Über das HTC One und das Google Nexus 5 kannst du auch noch nachdenken, jedoch haben die einen fest verbauten Akku und keinen SD-Karten-Slot. Da ist jedoch die 32 GB - Variante bezahlbar. Das HTC One besticht durch seine gute Verarbeitung (Aluminium-Case), während das S4 nur aus Plastik ist. Und das Google Nexus 5 hat das aktuellste Android 4.4 installiert. Während die anderen Smartphones "nur" mit Android 4.3 laufen.
Fazit: S4 kaufen und hoffen, dass es nicht kaputt geht. Eventuell gibts ja irgendwo bezahlbare Display-Versicherungen. Oder Samsung ist dann doch ggf. kulant.


----------



## Reaper14 (29. Dezember 2013)

Naja das Problem ist halt wirklich wenn man so ein Display Problem hat ist man am A****. So schnell ein weiteres Smartphone ist leider nicht möglich. Gibt es denn irgendwo Studenten Rabatte? Bei Sony gibt es den, aber es ist trotzdem teurerer als im Amazon.


----------



## addicTix (29. Dezember 2013)

Ich selbst besitze das LG G2 und bin absolut zufrieden. Man hat in der Tat nur 11GB, aber die reichen bei mir vollkommen. Das liegt allerdings vermutlich daran, dass ich nicht jede App runterlade oder tonnenweise Bilder und Videos auf meinem G2 habe.
Ansonsten ist noch zusagen, dass das Display top ist und angenehm groß, die performance super ist und der Sleep/Wake Knopf schön mit dem Zeigefinger zu bedienen ist, da dieser ja auf der Rücksseite des Smartphones ist.

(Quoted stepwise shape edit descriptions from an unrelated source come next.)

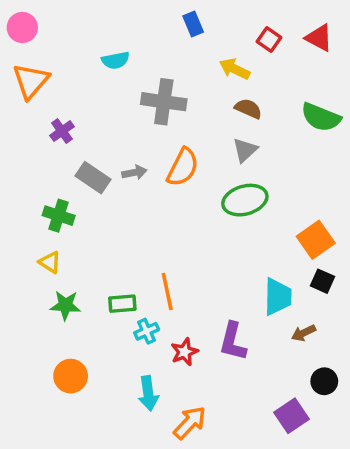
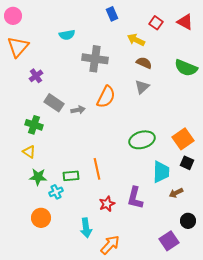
gray arrow: (134, 172) -> (78, 110), moved
green ellipse: (245, 200) -> (142, 140), moved
cyan cross: (147, 331) -> (56, 192), moved

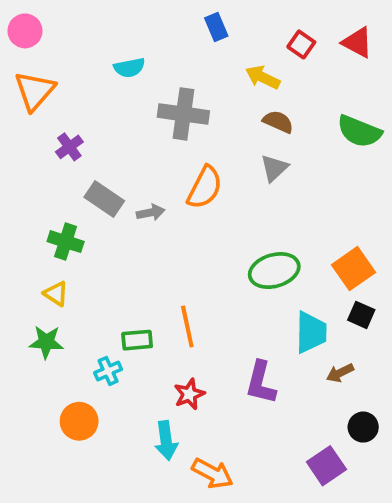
green star: (38, 177) -> (46, 342), moved
red star: (107, 204) -> (189, 394), moved
orange arrow: (110, 245) -> (212, 473), turned 75

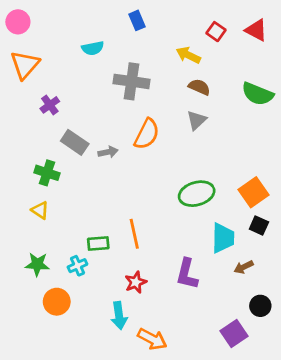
blue rectangle: (216, 27) -> (137, 20), moved
green star: (46, 342) -> (37, 264), moved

Jediglich die Update Politik von LG lässt ein wenig zu wünschen übrig. In Korea ist das Android 4.4 KitKat Update bereits erschienen, wir deutschen müssen uns wohl noch ein paar Monate gedulden.


----------



## Birdy84 (29. Dezember 2013)

Habe das LG G2 (16GB) und wenn ich sparsam bin, hält der Akku 3-4 Tage. Der Speicher reicht (mir), kommt natürlich darauf an, was man damit vor hat.


----------



## maxe (29. Dezember 2013)

Hab das Z1 und bin echt happy damit, ist halt nochmal schneller als das Z, obs im Alltag nen Unterschied gibt stell ich mal dahin. Wirklich super am Z1 ist aber die Akkulaufzeit, das wär echt ein Argument dafür im Vergleich zu meinen alten S2 und dem S3 und S4, welche in meiner Familie im Einsatz sind. Was Sony auch wirklich besser macht als Samsung ist die Oberfläche und vorinstallierten Apps. Die Oberfläche ist schlicht und einfach, und es kommen  zu den Üblichen Google-Apps wirklich nur Apps und Dienste von Sony darauf vor, keine Werbeapps wie bei Samsung, die man nach jedem Update wieder deinstallieren muss. Finde es auf jeden Fall angenehmer zu bedienen, stylischer und flüssig ist es noch dazu. Auch die Kamera finde ich einen Tick besser. Für das S4 spricht dagegen die Handlichkeit, es ist leichter und trotz gleich großem Display kleiner, auch die stärker abgerundeten Ecken und die gewölbte Hinterseite machen es sehr viel mehr Hosentaschentauglicher und angenehmer in der Hand. Displaymäßig finde ich das LCD des Sony ausgewogener, das OLED vom S4 ist knalliger hat aber den besseren Kontrast. Als Schmankerl gibt es von Sony dazu noch ab und zu gratis Filme (zB. Elysium) Samsung dagegen teilt oft tolle gratis Spiele aus. In jedem Fall macht du mit keinem was verkehrt, kommt auf deine Präferenzen an.


----------



## Reaper14 (29. Dezember 2013)

Ich hab ich habe mir grad noch mal das Xperia Z angesehen. Laut Spezifikation fehlt diesem Handy das UMTS 1900 MHz Band. So weit ich weiß nutzt die Telekom (und Congstar) genau diese Frequenz, also hätte ich damit hier keinen Empfang oder sehe ich das falsch?


----------



## Noob-boost (2. Januar 2014)

Was willst du überhaupt mit dem Handy machen? Android-Handys sind meines Wissens nach auch sehr vergänglich. Soll heißen, dass du nach 2-3 Jahren keine Updatea mehr hast und dich dann ärgerst, so viel Geld für ein Handy ausgegeben zu haben...


----------



## Lyran (2. Januar 2014)

Noob-boost schrieb:


> Was willst du überhaupt mit dem Handy machen? Android-Handys sind meines Wissens nach auch sehr vergänglich. Soll heißen, dass du nach 2-3 Jahren keine Updatea mehr hast und dich dann ärgerst, so viel Geld für ein Handy ausgegeben zu haben...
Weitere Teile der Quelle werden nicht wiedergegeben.